When I started my private practice in 2006, a lot of what I did were practices I learned from supervisors and colleagues. That’s normal—it’s how a professional culture gets carried forward. But the more I’ve taught law and ethics, the more I found several commonplace practices to be legal liabilities that could place your business at risk. Things like fee splitting, out-of-state telehealth visits, and package rates are common practices, yet raise some legal concerns.
It’s worth noting here that I’m not a lawyer and this is not legal advice. If you’re engaging in any of these practices, consult an attorney. If you don’t have one, your liability insurance company or professional association may provide you with no-cost legal consultation. State laws can vary widely, so pay attention to applicable laws in your area.
Here are three common practices that may land you in some hot water—and many therapists are guilty of doing them.
Fee-Splitting in Private Practice
Splitting fees on a percentage basis is quite common in private practice. This is so common that a lot of new therapists who work under supervision in private practice expect to split fees with their employers, and seek to negotiate what their percentage will be. But as an employer, you may be better off hiring employees at an hourly rate instead.
Fee-splitting risks violating anti-kickback rules that are detailed in ethics codes and many state laws. Depending on how a fee split is structured, and how the fees are charged to clients, it also can leave the employee receiving less than minimum wage. This would be a potential violation of labor laws. Employees must receive at least the minimum wage for all the hours they work—in all pay periods. An hourly rate can help alleviate the risk of any kickback-related violations.
Telehealth with Clients Temporarily in Other States
There’s a lot of misinformation out there about this issue. Simply put, most states don’t care about the residency of a client. The way the laws are written, they care about where the client is physically located at the time of service.

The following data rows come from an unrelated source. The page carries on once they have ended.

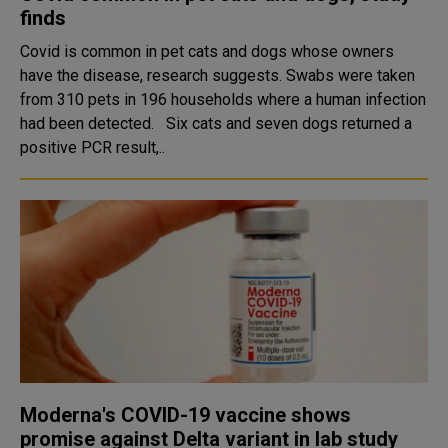
finds
Covid is common in pet cats and dogs whose owners
have the disease, research suggests. Swabs were taken
from 310 pets in 196 households where a human infection
had been detected. Six cats and seven dogs returned a
positive PCR result,..
Moderna's COVID-19 vaccine shows
promise against Delta variant in lab study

Rules about telehealth have become more complicated due to COVID-19, as many states temporarily loosened or waived telehealth restrictions across state lines. But as those state waivers end, some therapists may find themselves practicing in another state without a license.
Historically speaking, it’s reasonable to say this practice is low-risk. Clients tend to be grateful for the continuity of care, and complaints are rare. But when things go sideways, they can go really sideways. If another state does go after you for practicing there without a license, there’s no administrative action they can take, precisely because you don’t have a license there that they could discipline. So they would have to come at you with criminal charges.
If you see clients in different states via telehealth, there are some ways you can protect yourself from the risk of discipline from your licensing board or criminal charges.
Make sure you document the physical location of each client at each telehealth session.
Do your homework on the laws in your state as well as the state your client is in to make sure you have all of the necessary qualifications to provide treatment there.
Contact the state board—and consult an attorney if needed—if you have questions about the telehealth rules in your state or another.
At first glance, it seems like everybody wins when a client purchases a package or bundle of sessions at a discounted rate. As the practitioner, you get cash in hand. Your client gets a reduced rate, and they’ve demonstrated a commitment to the therapy process.
But as a number of state insurance commissioners have pointed out, this potentially makes you a health insurer in the eyes of the law. You’re absorbing a loss relative to your regular fee when your client uses their full package. And your client absorbs a loss if they don’t use or don’t really need the full number of sessions they bought. This structure operates similarly to regular health insurance, where the insurance company makes money when its members are healthy, and loses money when members make use of more services.
In addition, if you’re in-network with any actual insurers, and they learn about your package rate, they may demand that any payments they’ve made to you be reduced to match that rate. Carefully review your contract language, as you may be obligated to provide insurance clients with the lowest rate you offer cash-pay clients.
Thankfully, all three of these practices are relatively easy to avoid. On the flip side, if you’ve been engaging in any of them, they’re easy to correct. Doing so may reduce risk to your practice, and give you some added peace of mind.